Tribunal austríaco pune “jodler” como burla criminosa do islamismo

Pode? Tem "direito humano" de pedir a degola dos não-islâmicos?

Segundo uma singular conceição, há seres humanos que estão cheios de “Direitos Humanos” e outros que ou não são humanos ou não tem “Direito humano” algum.

Essa visualização aberrante gerada por um viés esquerdista deu mais um sinal na Áustria.

Naquele país, um tribunal da cidade de Graz condenou Helmut Griese, de 63 anos, a pagar multa de 825 euros por “ridicularizar” crenças maometanas, noticiou o diário “The Telegraph”, de Londres.
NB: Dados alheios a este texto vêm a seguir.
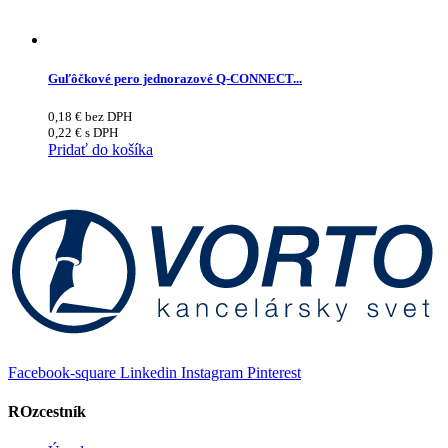
Guľôčkové pero jednorazové Q-CONNECT...
0,18
€
bez DPH
0,22
€
s DPH
Pridať do košíka
Facebook-square
Linkedin
Instagram
Pinterest
ROzcestník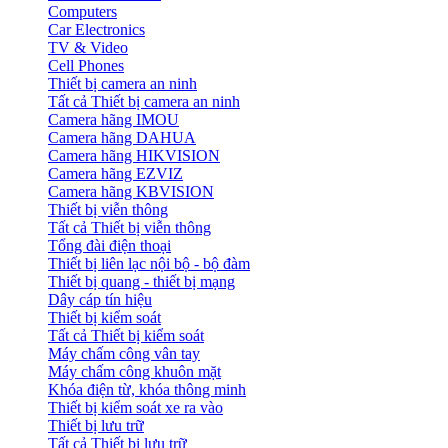
Computers
Car Electronics
TV & Video
Cell Phones
Thiết bị camera an ninh
Tất cả Thiết bị camera an ninh
Camera hãng IMOU
Camera hãng DAHUA
Camera hãng HIKVISION
Camera hãng EZVIZ
Camera hãng KBVISION
Thiết bị viễn thông
Tất cả Thiết bị viễn thông
Tổng đài điện thoại
Thiết bị liên lạc nội bộ - bộ đàm
Thiết bị quang - thiết bị mạng
Dây cáp tín hiệu
Thiết bị kiểm soát
Tất cả Thiết bị kiểm soát
Máy chấm công vân tay
Máy chấm công khuôn mặt
Khóa điện từ, khóa thông minh
Thiết bị kiểm soát xe ra vào
Thiết bị lưu trữ
Tất cả Thiết bị lưu trữ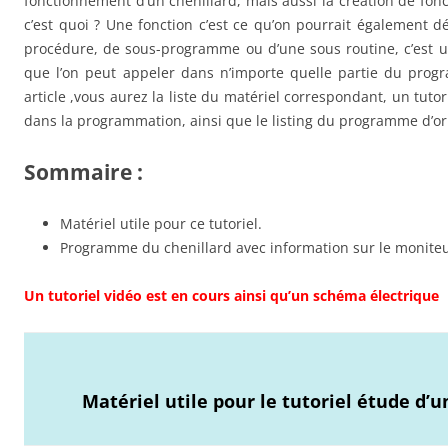
fonctionnement d’un chenillard, mais aussi la création de fonc
c’est quoi ? Une fonction c’est ce qu’on pourrait également 
procédure, de sous-programme ou d’une sous routine, c’est u
que l’on peut appeler dans n’importe quelle partie du prog
article ,vous aurez la liste du matériel correspondant, un tuto
dans la programmation, ainsi que le listing du programme d’or
Sommaire :
Matériel utile pour ce tutoriel.
Programme du chenillard avec information sur le monite
Un tutoriel vidéo est en cours ainsi qu’un schéma électrique
Matériel utile pour le tutoriel étude d’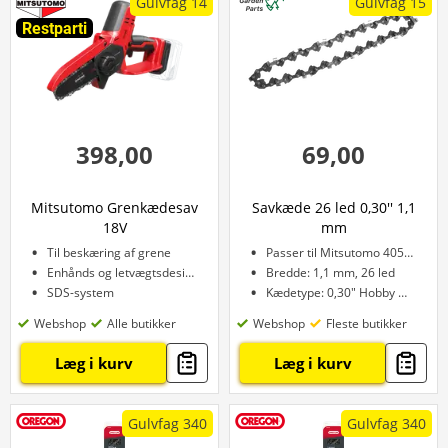
Gulvfag 14
Gulvfag 15
Restparti
398,00
69,00
Mitsutomo Grenkædesav
Savkæde 26 led 0,30'' 1,1
18V
mm
Til beskæring af grene
Passer til Mitsutomo 40558
Enhånds og letvægtsdesign
Bredde: 1,1 mm, 26 led
SDS-system
Kædetype: 0,30" Hobby Mikro
Webshop
Alle butikker
Webshop
Fleste butikker
Læg i kurv
Læg i kurv
Gulvfag 340
Gulvfag 340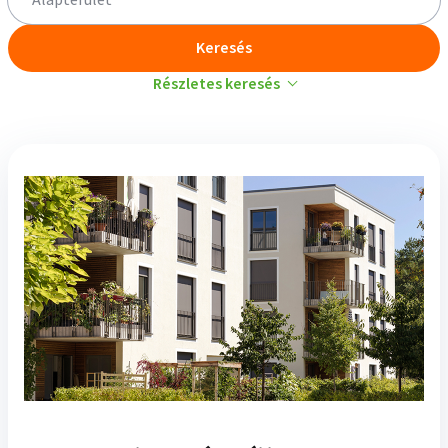
Alapterület
Keresés
Részletes keresés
Griese cantava em sua casa tradicionais músicas alpinas conhecidas como “jodl”.

Porém, uma família islâmica vizinha alegou que as canções “imitavam” o muezim que convoca os muçulmanos para as orações nas torres das mesquitas.

O "jodl" é muito sonoro e cheio de inflexões originais que fazem parte essencial da alma dessa música muito popular na Áustria.

Griese disse ao jornal “Kronen” que não tinha a intenção atribuída pela família islâmica, e que gostava dessas canções típicas do país, cantadas por incontáveis austríacos.

Não pode? Não tem "direito humano" de cantar música popular nacional?
Contudo foi ele condenado por “menosprezo de símbolos religiosos”, crime em que habitualmente são enquadradas as profanações neonazistas de cemitérios judaicos.

Quando as tradições de um país são condenadas em favor de costumes de religiões que trabalham para destruir esse mesmo país, há todas as razões para se temer o pior.